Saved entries
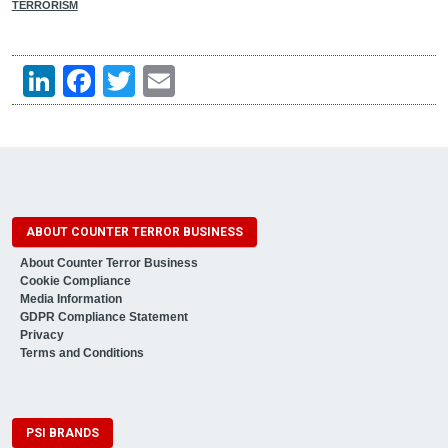
TERRORISM
LinkedIn
Facebook
Twitter
Email
ABOUT COUNTER TERROR BUSINESS
About Counter Terror Business
Cookie Compliance
Media Information
GDPR Compliance Statement
Privacy
Terms and Conditions
PSI BRANDS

→ Task to carry out:
Output, exactly, all the records above; include no pictures.

→ Answer box:
TERRORISM
LinkedIn
Facebook
Twitter
Email
ABOUT COUNTER TERROR BUSINESS
About Counter Terror Business
Cookie Compliance
Media Information
GDPR Compliance Statement
Privacy
Terms and Conditions
PSI BRANDS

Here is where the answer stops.